We don’t want to be considered less intelligent than we are or once were, but stumbling over words certainly gives that impression.  We don’t want to feel marginalized because we can’t always express ourselves when and how we need.  I believe our shared fear is that we will become regarded as less significant thinkers and feelers. 


My prayer for all of those who have been suffering from this hideous disease, especially those of you who cannot even get out of bed and for whom the body pain will not cease, is that one day soon our very real challenges and heartaches will be recognized by the CDC, the medical community and all of those loved-ones who have abandoned you, and you will be shown empathy instead of disdain.  No one will try to tell us it’s all in our heads, as if we really want to claim the title of MOST LYMEY or GREAT LYME MARTYR WHO LOVES GOING TO THE DOCTOR MORE THAN VACATIONING.  I’m also constantly praying for the precious souls who reach out almost daily in our Facebook support groups saying they cannot go on living with this disease.  I hope you will find the strength to persevere knowing our gracious and loving Heavenly Father feels your pain and is by your side even when you feel isolated and alone.  Friends, I believe we are so close to finding a cure.  Please choose to believe this with me.  Choose HOPE.  Pray, and then pray some more.  I’ll be praying with you; I promise.






Forgetfulness
by Billy Collins

 The name of the author is the first to go
followed obediently by the title, the plot,
the heartbreaking conclusion, the entire novel
which suddenly becomes one you have never read, never even heard of,

as if, one by one, the memories you used to harbor
decided to retire to the southern hemisphere of the brain,
to a little fishing village where there are no phones.

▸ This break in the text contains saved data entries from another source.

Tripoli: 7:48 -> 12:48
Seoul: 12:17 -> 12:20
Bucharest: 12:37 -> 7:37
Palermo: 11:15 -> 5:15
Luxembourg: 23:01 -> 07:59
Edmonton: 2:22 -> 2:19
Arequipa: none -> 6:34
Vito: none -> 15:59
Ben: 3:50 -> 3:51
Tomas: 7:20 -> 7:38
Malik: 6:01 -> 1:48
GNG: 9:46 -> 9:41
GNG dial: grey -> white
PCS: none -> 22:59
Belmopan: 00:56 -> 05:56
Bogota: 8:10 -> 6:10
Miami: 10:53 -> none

Long ago you kissed the names of the nine muses goodbye
and watched the quadratic equation pack its bag,
and even now as you memorize the order of the planets,

something else is slipping away, a state flower perhaps,
the address of an uncle, the capital of Paraguay.

Whatever it is you are struggling to remember,
it is not poised on the tip of your tongue
or even lurking in some obscure corner of your spleen.

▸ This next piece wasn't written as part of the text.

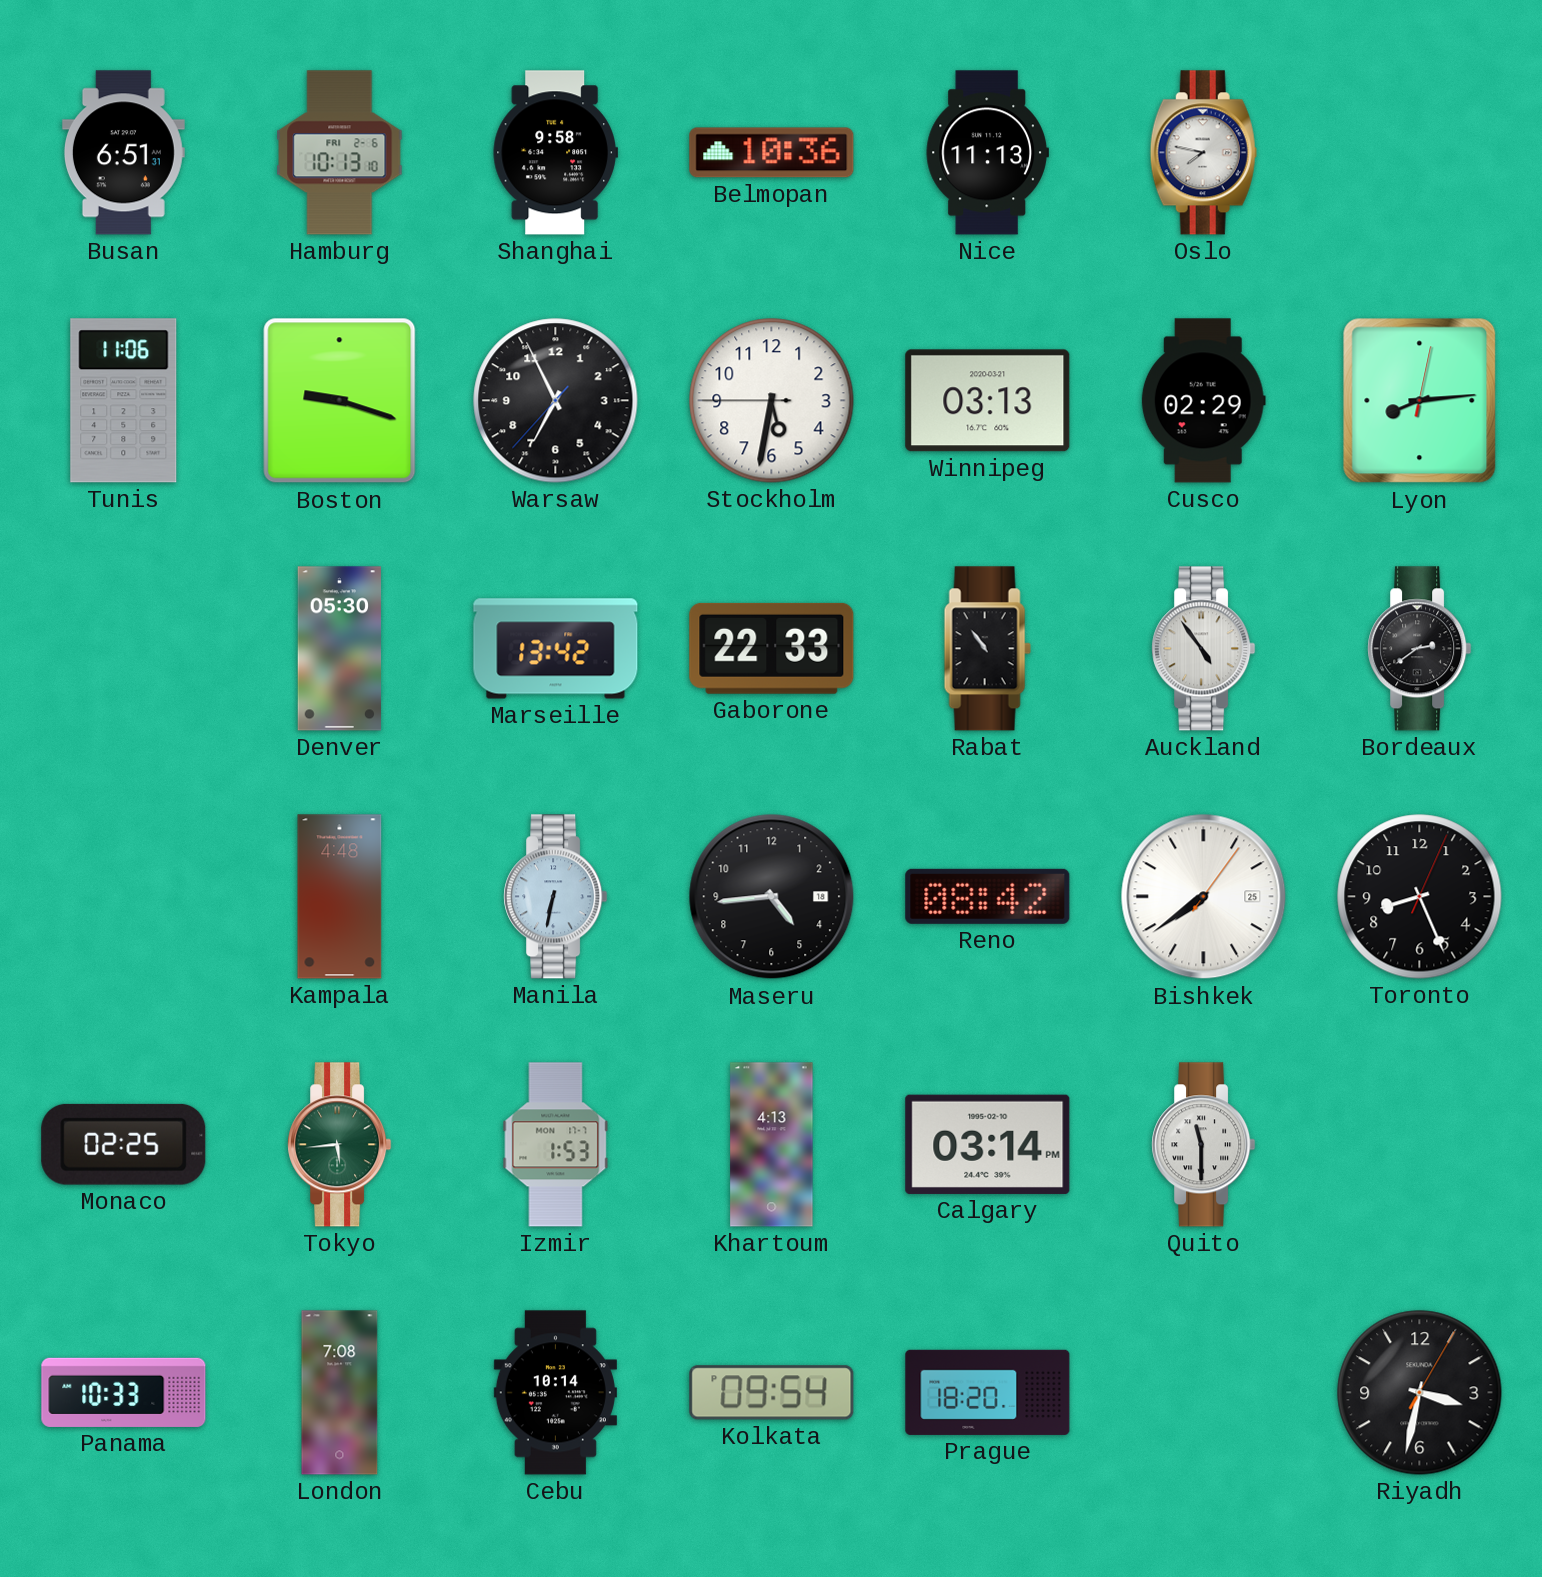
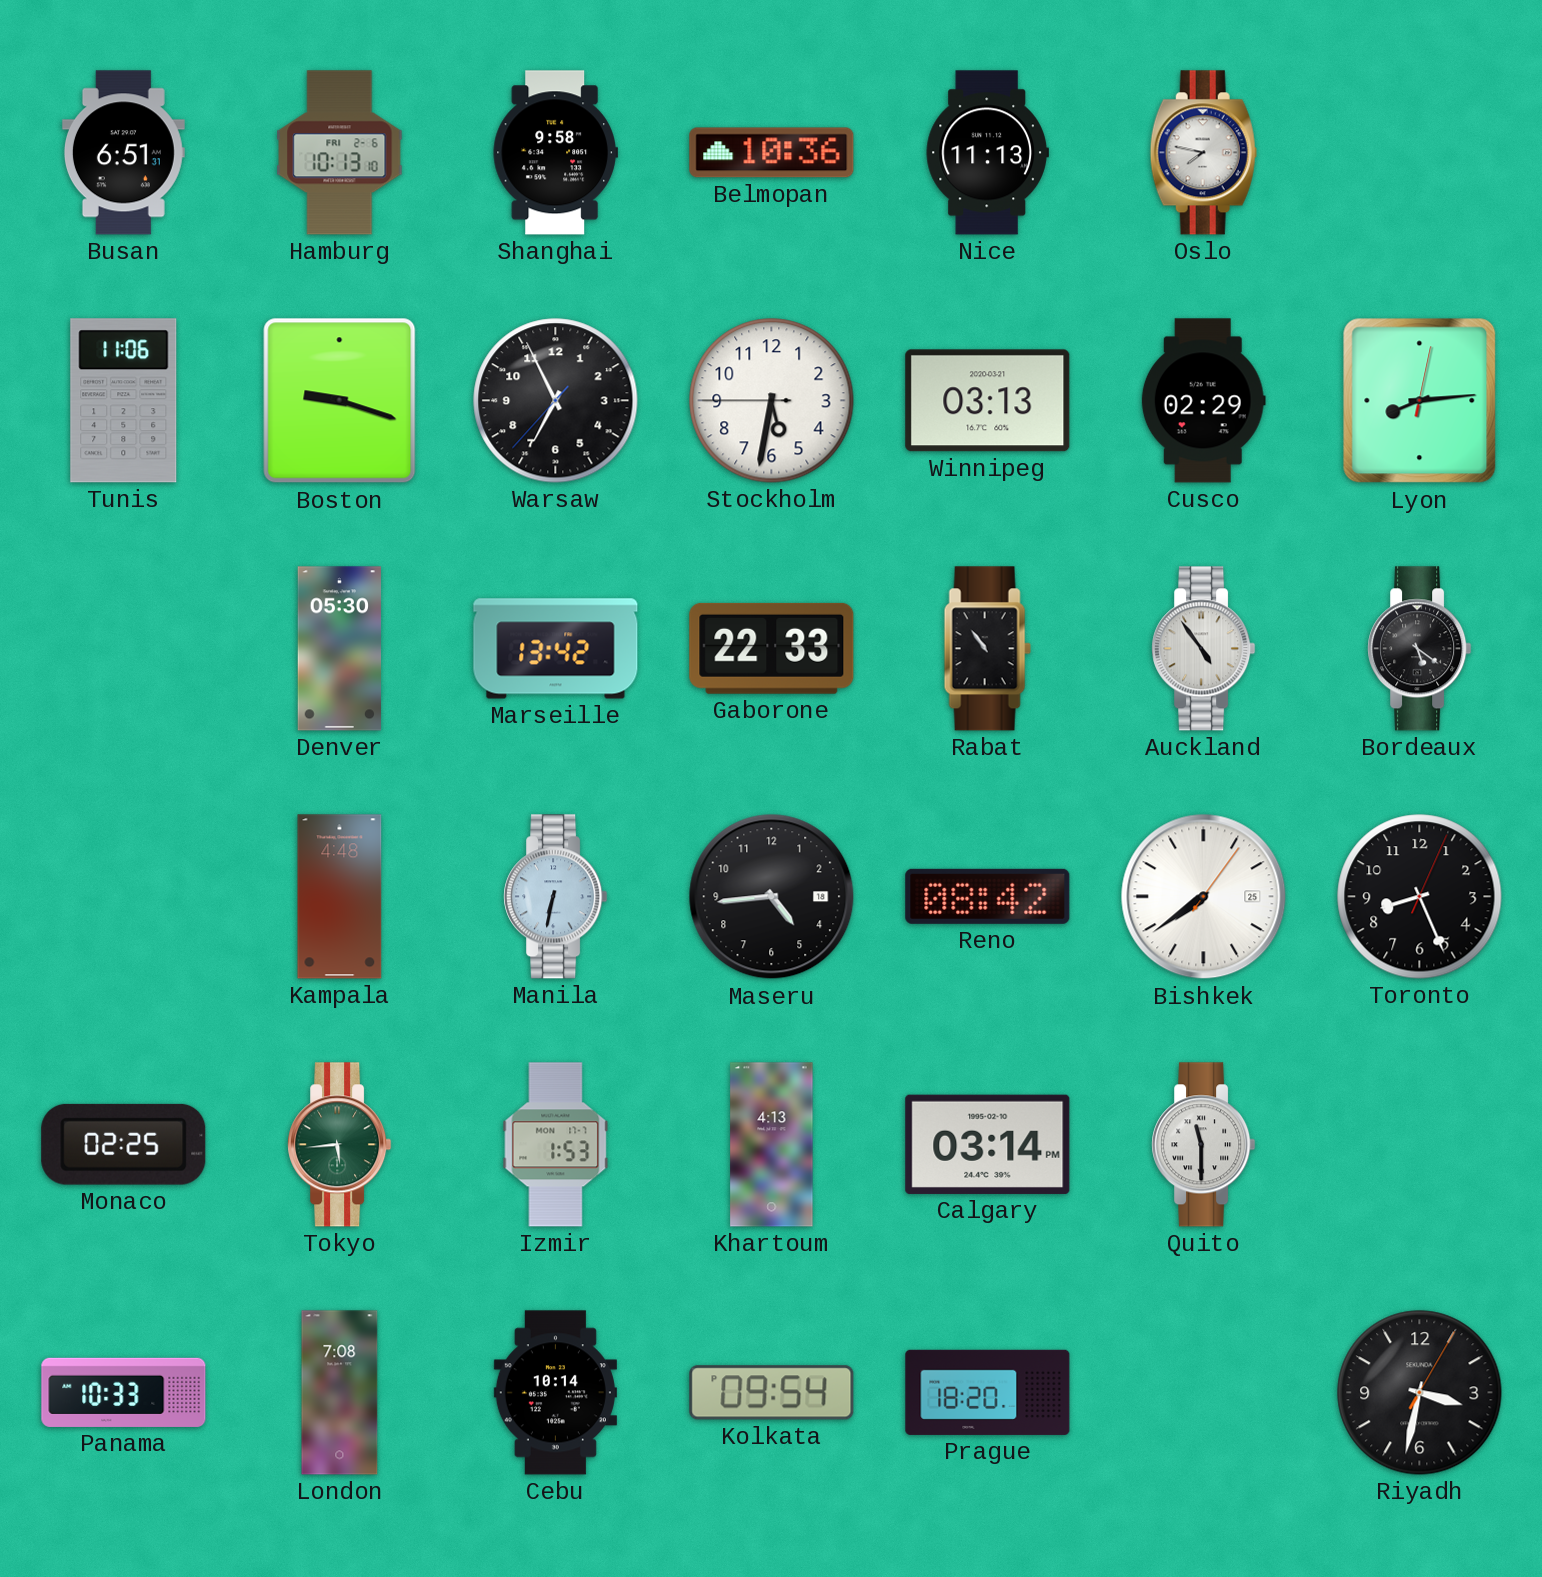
Bordeaux: 2:39 -> 5:21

It has floated away down a dark mythological river
whose name begins with an L as far as you can recall.

well on your own way to oblivion where you will join those
who have even forgotten how to swim and how to ride a bicycle.

No wonder you rise in the middle of the night
to look up the date of a famous battle in a book on war.
No wonder the moon in the window seems to have drifted   
out of a love poem that you used to know by heart.